• **Directions for this task**
A faithful, word-for-word transcription of all the data is what is needed.

• **The input**
=== Section Start ===

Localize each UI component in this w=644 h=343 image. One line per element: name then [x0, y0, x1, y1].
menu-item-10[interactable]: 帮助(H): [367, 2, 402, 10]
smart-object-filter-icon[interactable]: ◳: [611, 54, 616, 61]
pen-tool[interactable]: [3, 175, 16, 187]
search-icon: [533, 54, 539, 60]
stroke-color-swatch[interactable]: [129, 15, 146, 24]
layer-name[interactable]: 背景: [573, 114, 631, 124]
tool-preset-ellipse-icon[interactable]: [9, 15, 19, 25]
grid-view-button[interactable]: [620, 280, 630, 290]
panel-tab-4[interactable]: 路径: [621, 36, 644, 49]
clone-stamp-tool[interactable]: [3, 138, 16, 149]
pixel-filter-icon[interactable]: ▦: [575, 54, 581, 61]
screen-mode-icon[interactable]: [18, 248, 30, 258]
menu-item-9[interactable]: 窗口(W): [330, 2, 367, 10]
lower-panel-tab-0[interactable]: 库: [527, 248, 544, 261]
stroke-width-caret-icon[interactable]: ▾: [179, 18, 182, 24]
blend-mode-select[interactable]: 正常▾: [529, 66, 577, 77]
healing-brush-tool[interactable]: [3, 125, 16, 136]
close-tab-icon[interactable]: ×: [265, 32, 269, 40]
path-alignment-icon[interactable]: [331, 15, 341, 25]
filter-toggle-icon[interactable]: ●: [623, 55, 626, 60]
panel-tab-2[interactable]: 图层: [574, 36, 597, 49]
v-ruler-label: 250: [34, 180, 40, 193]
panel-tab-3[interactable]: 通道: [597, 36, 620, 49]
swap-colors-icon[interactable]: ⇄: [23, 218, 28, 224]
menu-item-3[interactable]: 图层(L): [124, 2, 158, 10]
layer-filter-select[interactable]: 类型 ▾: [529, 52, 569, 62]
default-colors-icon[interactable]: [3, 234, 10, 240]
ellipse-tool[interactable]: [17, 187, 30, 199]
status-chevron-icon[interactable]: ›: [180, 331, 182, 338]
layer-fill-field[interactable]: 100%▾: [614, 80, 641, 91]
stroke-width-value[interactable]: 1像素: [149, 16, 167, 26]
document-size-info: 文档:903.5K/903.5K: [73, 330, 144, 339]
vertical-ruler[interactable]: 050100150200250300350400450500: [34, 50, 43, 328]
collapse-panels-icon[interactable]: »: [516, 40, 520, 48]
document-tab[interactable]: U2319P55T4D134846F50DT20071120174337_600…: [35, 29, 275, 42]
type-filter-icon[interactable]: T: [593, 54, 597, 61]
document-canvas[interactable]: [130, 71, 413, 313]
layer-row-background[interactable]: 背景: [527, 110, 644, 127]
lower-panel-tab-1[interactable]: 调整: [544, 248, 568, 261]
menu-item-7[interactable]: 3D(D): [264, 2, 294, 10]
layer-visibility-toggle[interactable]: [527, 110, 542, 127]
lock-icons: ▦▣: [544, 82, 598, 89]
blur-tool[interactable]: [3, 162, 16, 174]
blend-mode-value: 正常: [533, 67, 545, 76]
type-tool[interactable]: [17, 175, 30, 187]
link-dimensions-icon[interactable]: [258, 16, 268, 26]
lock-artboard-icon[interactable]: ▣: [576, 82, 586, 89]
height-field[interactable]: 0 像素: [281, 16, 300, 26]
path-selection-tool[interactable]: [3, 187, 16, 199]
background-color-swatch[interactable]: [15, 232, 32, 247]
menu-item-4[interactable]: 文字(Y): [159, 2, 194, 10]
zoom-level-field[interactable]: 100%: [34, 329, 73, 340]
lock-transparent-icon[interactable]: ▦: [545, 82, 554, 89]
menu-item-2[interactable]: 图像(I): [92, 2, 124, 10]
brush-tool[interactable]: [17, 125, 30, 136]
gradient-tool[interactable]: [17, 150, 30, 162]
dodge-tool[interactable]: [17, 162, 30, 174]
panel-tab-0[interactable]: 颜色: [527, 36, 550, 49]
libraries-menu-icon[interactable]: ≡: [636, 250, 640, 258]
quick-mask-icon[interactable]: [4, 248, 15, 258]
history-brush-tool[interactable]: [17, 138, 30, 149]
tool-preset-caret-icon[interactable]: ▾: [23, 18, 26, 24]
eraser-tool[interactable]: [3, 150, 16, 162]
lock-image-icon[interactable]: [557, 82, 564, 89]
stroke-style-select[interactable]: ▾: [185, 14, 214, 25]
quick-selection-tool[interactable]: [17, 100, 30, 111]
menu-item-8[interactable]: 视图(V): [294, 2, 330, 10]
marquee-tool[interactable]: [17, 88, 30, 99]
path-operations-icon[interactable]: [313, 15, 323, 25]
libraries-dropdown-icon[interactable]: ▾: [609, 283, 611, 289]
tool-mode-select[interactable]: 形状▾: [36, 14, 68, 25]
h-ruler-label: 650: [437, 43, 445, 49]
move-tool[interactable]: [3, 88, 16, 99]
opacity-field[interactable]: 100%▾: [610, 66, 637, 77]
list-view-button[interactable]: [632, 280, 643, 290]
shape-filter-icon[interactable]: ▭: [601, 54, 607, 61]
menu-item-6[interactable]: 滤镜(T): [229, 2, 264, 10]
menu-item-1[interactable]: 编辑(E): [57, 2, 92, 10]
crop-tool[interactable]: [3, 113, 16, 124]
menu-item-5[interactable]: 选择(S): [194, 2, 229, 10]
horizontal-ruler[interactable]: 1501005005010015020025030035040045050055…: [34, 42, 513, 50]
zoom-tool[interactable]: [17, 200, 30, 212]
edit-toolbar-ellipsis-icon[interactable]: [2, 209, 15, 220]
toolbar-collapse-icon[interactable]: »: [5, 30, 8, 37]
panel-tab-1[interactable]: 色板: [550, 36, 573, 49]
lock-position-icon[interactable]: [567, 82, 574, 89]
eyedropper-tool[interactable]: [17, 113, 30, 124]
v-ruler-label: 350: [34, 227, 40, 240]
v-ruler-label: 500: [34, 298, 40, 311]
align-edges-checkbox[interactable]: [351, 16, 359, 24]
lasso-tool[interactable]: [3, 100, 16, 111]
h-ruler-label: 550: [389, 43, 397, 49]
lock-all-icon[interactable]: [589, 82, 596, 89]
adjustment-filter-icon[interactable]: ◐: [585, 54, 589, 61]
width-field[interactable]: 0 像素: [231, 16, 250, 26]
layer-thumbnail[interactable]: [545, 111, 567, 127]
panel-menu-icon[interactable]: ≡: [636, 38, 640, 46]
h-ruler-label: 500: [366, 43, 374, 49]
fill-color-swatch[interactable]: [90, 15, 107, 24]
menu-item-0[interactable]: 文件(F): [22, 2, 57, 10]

=== Section End ===

• **Reply to the task**
Localize each UI component in this w=644 h=343 image. One line per element: name then [x0, y0, x1, y1].
menu-item-10[interactable]: 帮助(H): [367, 2, 402, 10]
smart-object-filter-icon[interactable]: ◳: [611, 54, 616, 61]
pen-tool[interactable]: [3, 175, 16, 187]
search-icon: [533, 54, 539, 60]
stroke-color-swatch[interactable]: [129, 15, 146, 24]
layer-name[interactable]: 背景: [573, 114, 631, 124]
tool-preset-ellipse-icon[interactable]: [9, 15, 19, 25]
grid-view-button[interactable]: [620, 280, 630, 290]
panel-tab-4[interactable]: 路径: [621, 36, 644, 49]
clone-stamp-tool[interactable]: [3, 138, 16, 149]
pixel-filter-icon[interactable]: ▦: [575, 54, 581, 61]
screen-mode-icon[interactable]: [18, 248, 30, 258]
menu-item-9[interactable]: 窗口(W): [330, 2, 367, 10]
lower-panel-tab-0[interactable]: 库: [527, 248, 544, 261]
stroke-width-caret-icon[interactable]: ▾: [179, 18, 182, 24]
blend-mode-select[interactable]: 正常▾: [529, 66, 577, 77]
healing-brush-tool[interactable]: [3, 125, 16, 136]
close-tab-icon[interactable]: ×: [265, 32, 269, 40]
path-alignment-icon[interactable]: [331, 15, 341, 25]
filter-toggle-icon[interactable]: ●: [623, 55, 626, 60]
panel-tab-2[interactable]: 图层: [574, 36, 597, 49]
v-ruler-label: 250: [34, 180, 40, 193]
panel-tab-3[interactable]: 通道: [597, 36, 620, 49]
swap-colors-icon[interactable]: ⇄: [23, 218, 28, 224]
menu-item-3[interactable]: 图层(L): [124, 2, 158, 10]
layer-filter-select[interactable]: 类型 ▾: [529, 52, 569, 62]
default-colors-icon[interactable]: [3, 234, 10, 240]
ellipse-tool[interactable]: [17, 187, 30, 199]
status-chevron-icon[interactable]: ›: [180, 331, 182, 338]
layer-fill-field[interactable]: 100%▾: [614, 80, 641, 91]
stroke-width-value[interactable]: 1像素: [149, 16, 167, 26]
document-size-info: 文档:903.5K/903.5K: [73, 330, 144, 339]
vertical-ruler[interactable]: 050100150200250300350400450500: [34, 50, 43, 328]
collapse-panels-icon[interactable]: »: [516, 40, 520, 48]
document-tab[interactable]: U2319P55T4D134846F50DT20071120174337_600…: [35, 29, 275, 42]
type-filter-icon[interactable]: T: [593, 54, 597, 61]
document-canvas[interactable]: [130, 71, 413, 313]
layer-row-background[interactable]: 背景: [527, 110, 644, 127]
lower-panel-tab-1[interactable]: 调整: [544, 248, 568, 261]
menu-item-7[interactable]: 3D(D): [264, 2, 294, 10]
layer-visibility-toggle[interactable]: [527, 110, 542, 127]
lock-icons: ▦▣: [544, 82, 598, 89]
blur-tool[interactable]: [3, 162, 16, 174]
blend-mode-value: 正常: [533, 67, 545, 76]
type-tool[interactable]: [17, 175, 30, 187]
link-dimensions-icon[interactable]: [258, 16, 268, 26]
lock-artboard-icon[interactable]: ▣: [576, 82, 586, 89]
height-field[interactable]: 0 像素: [281, 16, 300, 26]
path-selection-tool[interactable]: [3, 187, 16, 199]
background-color-swatch[interactable]: [15, 232, 32, 247]
menu-item-4[interactable]: 文字(Y): [159, 2, 194, 10]
zoom-level-field[interactable]: 100%: [34, 329, 73, 340]
lock-transparent-icon[interactable]: ▦: [545, 82, 554, 89]
menu-item-2[interactable]: 图像(I): [92, 2, 124, 10]
brush-tool[interactable]: [17, 125, 30, 136]
gradient-tool[interactable]: [17, 150, 30, 162]
dodge-tool[interactable]: [17, 162, 30, 174]
panel-tab-0[interactable]: 颜色: [527, 36, 550, 49]
libraries-menu-icon[interactable]: ≡: [636, 250, 640, 258]
quick-mask-icon[interactable]: [4, 248, 15, 258]
history-brush-tool[interactable]: [17, 138, 30, 149]
tool-preset-caret-icon[interactable]: ▾: [23, 18, 26, 24]
eraser-tool[interactable]: [3, 150, 16, 162]
lock-image-icon[interactable]: [557, 82, 564, 89]
stroke-style-select[interactable]: ▾: [185, 14, 214, 25]
quick-selection-tool[interactable]: [17, 100, 30, 111]
menu-item-8[interactable]: 视图(V): [294, 2, 330, 10]
marquee-tool[interactable]: [17, 88, 30, 99]
path-operations-icon[interactable]: [313, 15, 323, 25]
libraries-dropdown-icon[interactable]: ▾: [609, 283, 611, 289]
tool-mode-select[interactable]: 形状▾: [36, 14, 68, 25]
h-ruler-label: 650: [437, 43, 445, 49]
move-tool[interactable]: [3, 88, 16, 99]
opacity-field[interactable]: 100%▾: [610, 66, 637, 77]
list-view-button[interactable]: [632, 280, 643, 290]
shape-filter-icon[interactable]: ▭: [601, 54, 607, 61]
menu-item-6[interactable]: 滤镜(T): [229, 2, 264, 10]
menu-item-1[interactable]: 编辑(E): [57, 2, 92, 10]
crop-tool[interactable]: [3, 113, 16, 124]
menu-item-5[interactable]: 选择(S): [194, 2, 229, 10]
horizontal-ruler[interactable]: 1501005005010015020025030035040045050055…: [34, 42, 513, 50]
zoom-tool[interactable]: [17, 200, 30, 212]
edit-toolbar-ellipsis-icon[interactable]: [2, 209, 15, 220]
toolbar-collapse-icon[interactable]: »: [5, 30, 8, 37]
panel-tab-1[interactable]: 色板: [550, 36, 573, 49]
lock-position-icon[interactable]: [567, 82, 574, 89]
eyedropper-tool[interactable]: [17, 113, 30, 124]
v-ruler-label: 350: [34, 227, 40, 240]
v-ruler-label: 500: [34, 298, 40, 311]
align-edges-checkbox[interactable]: [351, 16, 359, 24]
lasso-tool[interactable]: [3, 100, 16, 111]
h-ruler-label: 550: [389, 43, 397, 49]
lock-all-icon[interactable]: [589, 82, 596, 89]
adjustment-filter-icon[interactable]: ◐: [585, 54, 589, 61]
width-field[interactable]: 0 像素: [231, 16, 250, 26]
layer-thumbnail[interactable]: [545, 111, 567, 127]
panel-menu-icon[interactable]: ≡: [636, 38, 640, 46]
h-ruler-label: 500: [366, 43, 374, 49]
fill-color-swatch[interactable]: [90, 15, 107, 24]
menu-item-0[interactable]: 文件(F): [22, 2, 57, 10]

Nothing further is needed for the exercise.